Track
Building an ETL Pipeline with Airflow
Welcome to the world of ETL pipelines using Apache Airflow. In this tutorial, we will focus on pulling stock market data using the Polygon API, transforming this data, and then loading it into a SQLite database for easy access and manipulation. Let's get started!
What is Apache Airflow and Airflow ETL?
Apache Airflow is considered an industry standard for data orchestration and pipeline management. It has become popular among data scientists, machine learning engineers, and AI practitioners for its ability to orchestrate complex workflows, manage dependencies between tasks, retry failed tasks, and provide extensive logging.
Airflow ETL refers to the use of Apache Airflow to manage ETL processes. To review, ETL is a type of data integration that involves extracting data from various sources, transforming it into a format suitable for analysis, and loading it into a final destination such as a data warehouse.
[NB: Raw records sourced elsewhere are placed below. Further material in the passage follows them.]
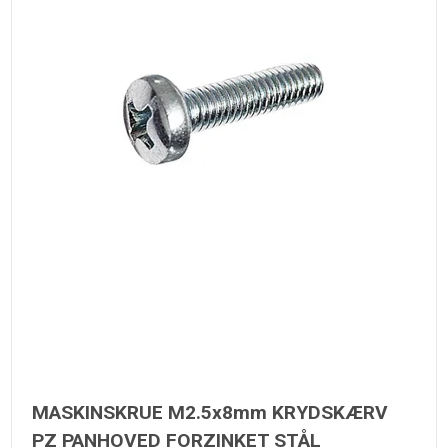
MASKINSKRUE M2.5x8mm KRYDSKÆRV
PZ PANHOVED FORZINKET STÅL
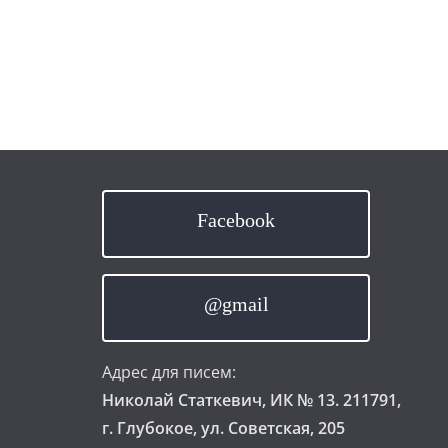
Facebook
@gmail
Адрес для писем:
Николай Статкевич, ИК № 13. 211791,
г. Глубокое, ул. Советская, 205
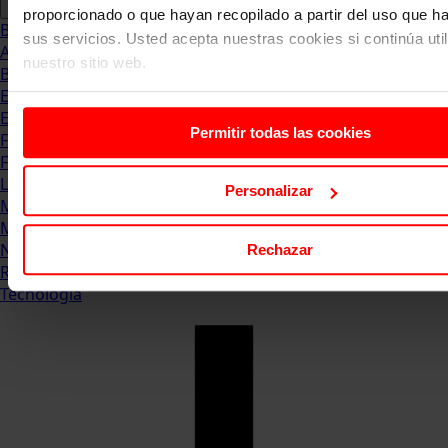
proporcionado o que hayan recopilado a partir del uso que 
Blog
sus servicios. Usted acepta nuestras cookies si continúa uti
Abogacia
nuestro sitio web.
Business
Empleo & Emprendimiento
Empresas
Permitir todas las cookies
Finanzas
Formación & Estudios
Luxury
Personalizar
Management
Marketing & Comunicación
Negocios
Rechazar
Recursos Humanos
Tecnología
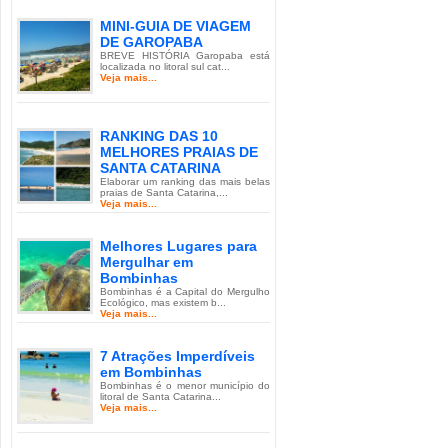
MINI-GUIA DE VIAGEM
DE GAROPABA
BREVE HISTÓRIA Garopaba está
localizada no litoral sul cat...
Veja mais...
RANKING DAS 10
MELHORES PRAIAS DE
SANTA CATARINA
Elaborar um ranking das mais belas
praias de Santa Catarina,...
Veja mais...
Melhores Lugares para
Mergulhar em
Bombinhas
Bombinhas é a Capital do Mergulho
Ecológico, mas existem b...
Veja mais...
7 Atrações Imperdíveis
em Bombinhas
Bombinhas é o menor município do
litoral de Santa Catarina...
Veja mais...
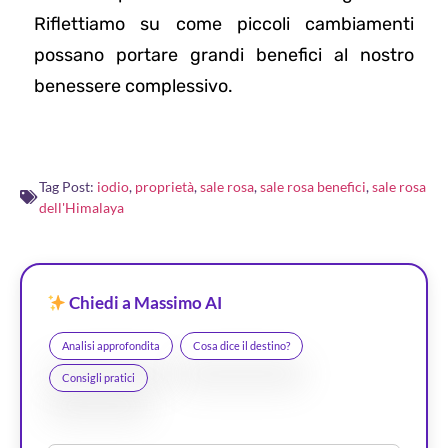
Riflettiamo su come piccoli cambiamenti
possano portare grandi benefici al nostro
benessere complessivo.
Tag Post:
iodio
,
proprietà
,
sale rosa
,
sale rosa benefici
,
sale rosa
dell'Himalaya
Chiedi a Massimo AI
Analisi approfondita
Cosa dice il destino?
Consigli pratici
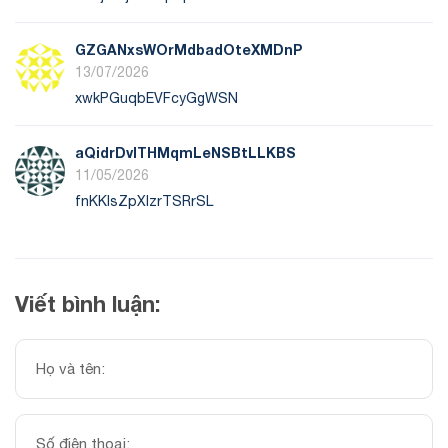
GZGANxsWOrMdbadOteXMDnP
13/07/2026
xwkPGuqbEVFcyGgWSN
aQidrDvlTHMqmLeNSBtLLKBS
11/05/2026
fnKKlsZpXlzrTSRrSL
Viết bình luận:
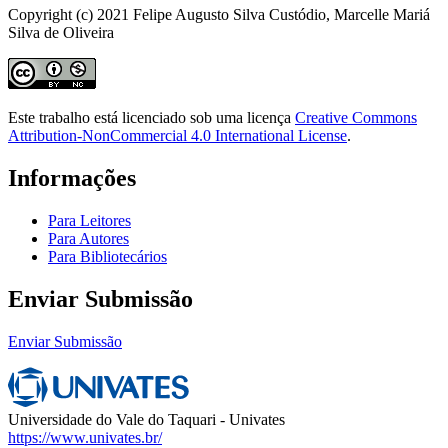
Copyright (c) 2021 Felipe Augusto Silva Custódio, Marcelle Mariá
Silva de Oliveira
Este trabalho está licenciado sob uma licença
Creative Commons
Attribution-NonCommercial 4.0 International License
.
Informações
Para Leitores
Para Autores
Para Bibliotecários
Enviar Submissão
Enviar Submissão
Universidade do Vale do Taquari - Univates
https://www.univates.br/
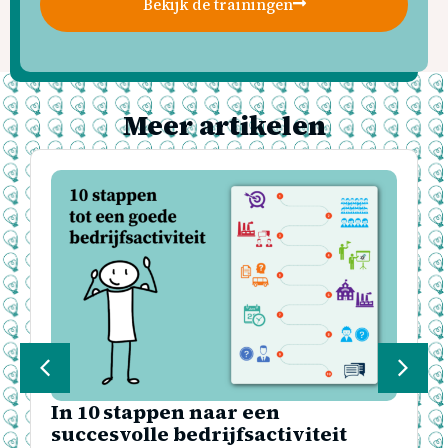
Bekijk de trainingen
Meer artikelen
In 10 stappen naar een
succesvolle bedrijfsactiviteit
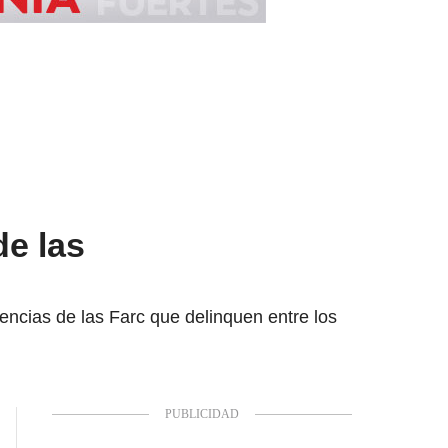
de las
dencias de las Farc que delinquen entre los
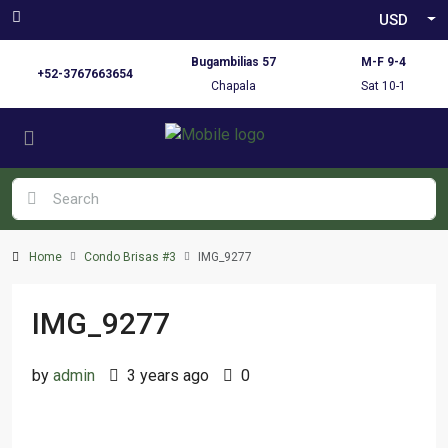
USD
Bugambilias 57
M-F 9-4
+52-3767663654
Chapala
Sat 10-1
Home
Condo Brisas #3
IMG_9277
IMG_9277
by
admin
3 years ago
0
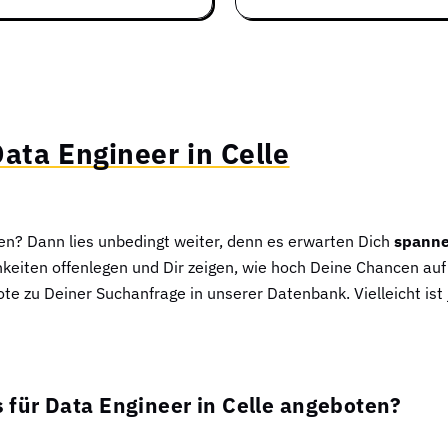
ata Engineer in Celle
en? Dann lies unbedingt weiter, denn es erwarten Dich
spanne
hkeiten offenlegen und Dir zeigen, wie hoch Deine Chancen auf
ote zu Deiner Suchanfrage in unserer Datenbank. Vielleicht ist
für Data Engineer in Celle angeboten?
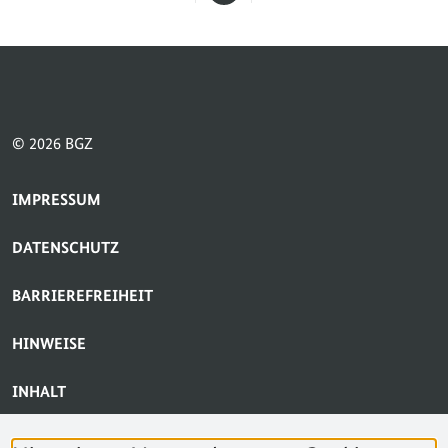
Seite
© 2026 BGZ
SERVICE-NAVIGATION FUSSBEREICH
IMPRESSUM
DATENSCHUTZ
BARRIEREFREIHEIT
HINWEISE
INHALT
BARRIERE MELDEN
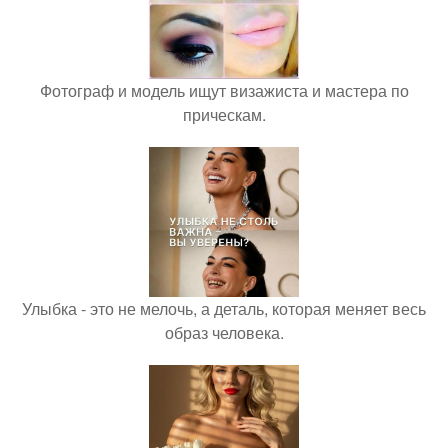
Фотограф и модель ищут визажиста и мастера по
прическам.
Улыбка - это не мелочь, а деталь, которая меняет весь
образ человека.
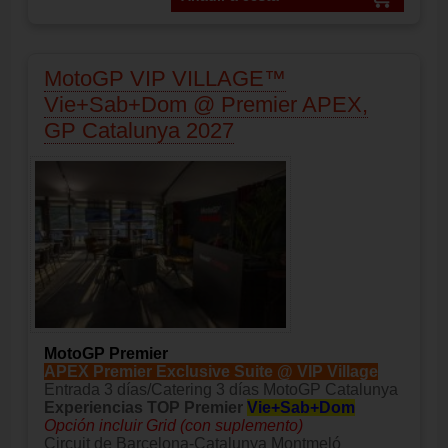
MotoGP VIP VILLAGE™
Vie+Sab+Dom @ Premier APEX,
GP Catalunya 2027
MotoGP Premier
APEX Premier Exclusive Suite @ VIP Village
Entrada 3 días/Catering 3 días MotoGP Catalunya
Experiencias TOP Premier
Vie+Sab+Dom
Opción incluir Grid (con suplemento)
Circuit de Barcelona-Catalunya Montmeló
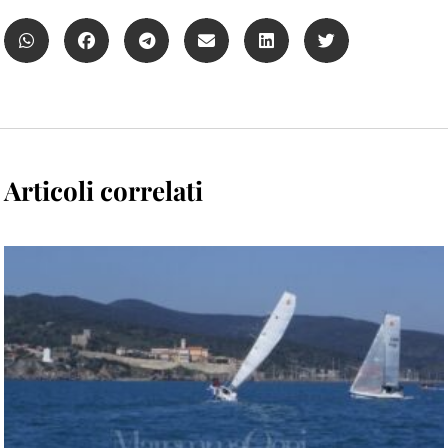
Articoli correlati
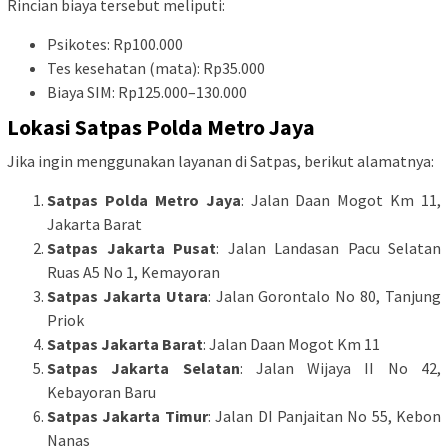
Rincian biaya tersebut meliputi:
Psikotes: Rp100.000
Tes kesehatan (mata): Rp35.000
Biaya SIM: Rp125.000–130.000
Lokasi Satpas Polda Metro Jaya
Jika ingin menggunakan layanan di Satpas, berikut alamatnya:
Satpas Polda Metro Jaya
: Jalan Daan Mogot Km 11,
Jakarta Barat
Satpas Jakarta Pusat
: Jalan Landasan Pacu Selatan
Ruas A5 No 1, Kemayoran
Satpas Jakarta Utara
: Jalan Gorontalo No 80, Tanjung
Priok
Satpas Jakarta Barat
: Jalan Daan Mogot Km 11
Satpas Jakarta Selatan
: Jalan Wijaya II No 42,
Kebayoran Baru
Satpas Jakarta Timur
: Jalan DI Panjaitan No 55, Kebon
Nanas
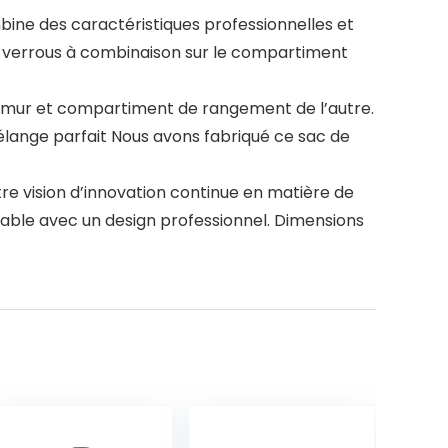
mbine des caractéristiques professionnelles et
 verrous à combinaison sur le compartiment
n mur et compartiment de rangement de l’autre.
 mélange parfait Nous avons fabriqué ce sac de
tre vision d’innovation continue en matière de
able avec un design professionnel. Dimensions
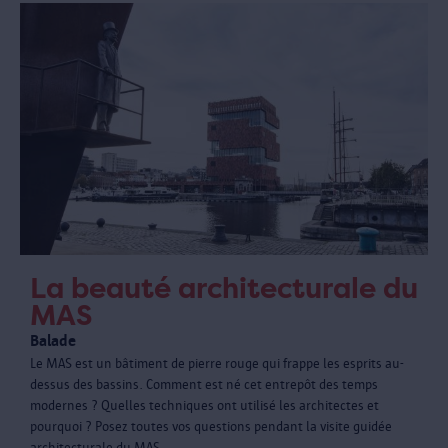
La beauté architecturale du
MAS
Balade
Le MAS est un bâtiment de pierre rouge qui frappe les esprits au-
dessus des bassins. Comment est né cet entrepôt des temps
modernes ? Quelles techniques ont utilisé les architectes et
pourquoi ? Posez toutes vos questions pendant la visite guidée
architecturale du MAS.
Configuring our Airflow Development Environment
We must first configure our development environment before we can start building an ETL pipeline with Airflow. For detailed information about how to configure our development environment, check out our Getting Started with Apache Airflow tutorial.
We will also have to install the Astro CLI. Please check out Astronomer, who maintains the Astro CLI and provides detailed documentation, for instructions.
Creating an Airflow Project
After configuring our environment and installing the Astro CLI, we create an Airflow project. We do this by opening a terminal shell and creating a new directory with the chosen path.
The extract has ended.